WHAT THE TASK REQUIRES: Quote the records that follow in full, leaving the pictures out.

+++ RECORDS FOR THIS TASK

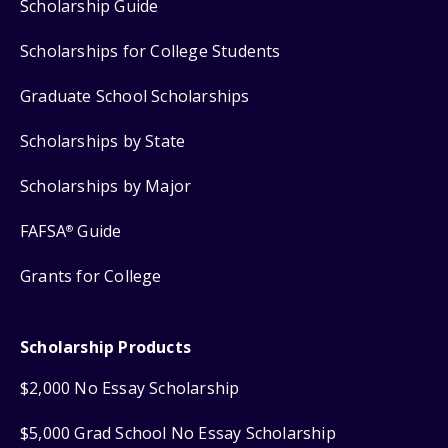
Scholarship Guide
Scholarships for College Students
Graduate School Scholarships
Scholarships by State
Scholarships by Major
FAFSA
Guide
®
Grants for College
Scholarship Products
$2,000 No Essay Scholarship
$5,000 Grad School No Essay Scholarship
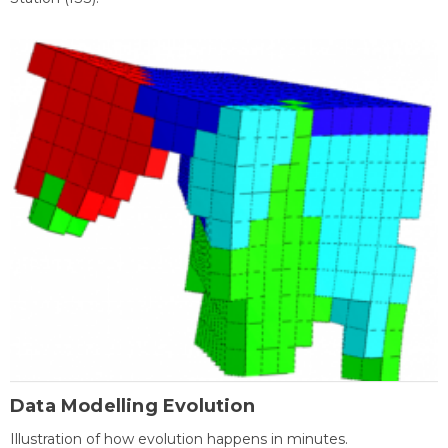
Data Modelling Evolution
Illustration of how evolution happens in minutes.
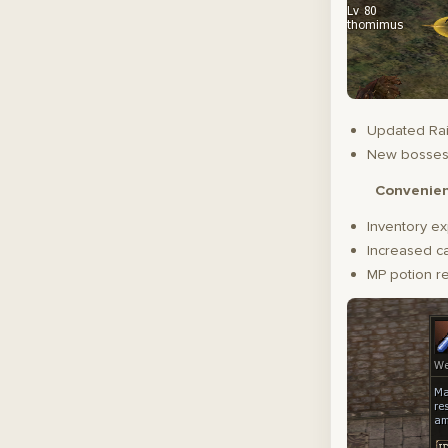
Updated Rai
New bosse
Convenie
Inventory ex
Increased ca
MP potion r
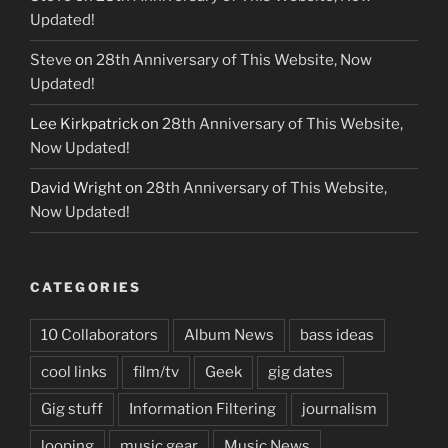
Updated!
Steve
on
28th Anniversary of This Website, Now
Updated!
Lee Kirkpatrick
on
28th Anniversary of This Website,
Now Updated!
David Wright
on
28th Anniversary of This Website,
Now Updated!
CATEGORIES
10 Collaborators
Album News
bass ideas
cool links
film/tv
Geek
gig dates
Gig stuff
Information Filtering
journalism
looping
music gear
Music News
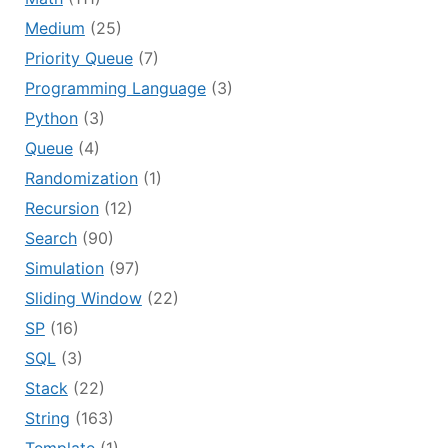
Medium
(25)
Priority Queue
(7)
Programming Language
(3)
Python
(3)
Queue
(4)
Randomization
(1)
Recursion
(12)
Search
(90)
Simulation
(97)
Sliding Window
(22)
SP
(16)
SQL
(3)
Stack
(22)
String
(163)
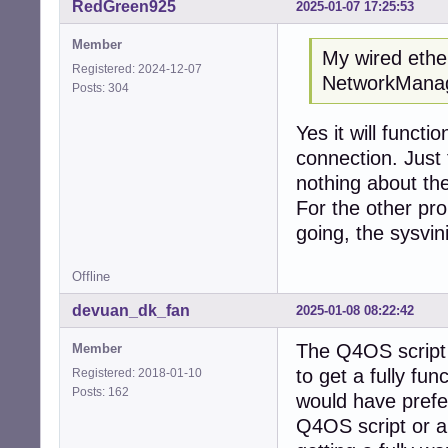
RedGreen925
2025-01-07 17:25:53
Member
My wired ether
Registered: 2024-12-07
NetworkManage
Posts: 304
Yes it will functi
connection. Just
nothing about the
For the other pro
going, the sysvini
Offline
devuan_dk_fan
2025-01-08 08:22:42
The Q4OS script s
Member
to get a fully fun
Registered: 2018-01-10
Posts: 162
would have preferr
Q4OS script or a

++++++

TASK RESPONSE:
Scholarship Guide
Scholarships for College Students
Graduate School Scholarships
Scholarships by State
Scholarships by Major
FAFSA
Guide
®
Grants for College
Scholarship Products
$2,000 No Essay Scholarship
$5,000 Grad School No Essay Scholarship
Data Modelling Evolution
Illustration of how evolution happens in minutes.
Updated Rai
New bosse
Convenie
Inventory ex
Increased ca
MP potion r
Updated!
Steve
on
28th Anniversary of This Website, Now
Updated!
Lee Kirkpatrick
on
28th Anniversary of This Website,
Now Updated!
David Wright
on
28th Anniversary of This Website,
Now Updated!
CATEGORIES
10 Collaborators
Album News
bass ideas
cool links
film/tv
Geek
gig dates
Gig stuff
Information Filtering
journalism
looping
music gear
Music News
Medium
(25)
Priority Queue
(7)
Programming Language
(3)
Python
(3)
Queue
(4)
Randomization
(1)
Recursion
(12)
Search
(90)
Simulation
(97)
Sliding Window
(22)
SP
(16)
SQL
(3)
Stack
(22)
String
(163)
RedGreen925
2025-01-07 17:25:53
Member
My wired ether
Registered: 2024-12-07
NetworkManage
Posts: 304
Yes it will functi
connection. Just
nothing about the
For the other pro
going, the sysvini
Offline
devuan_dk_fan
2025-01-08 08:22:42
The Q4OS script s
Member
to get a fully fun
Registered: 2018-01-10
Posts: 162
would have preferr
Q4OS script or a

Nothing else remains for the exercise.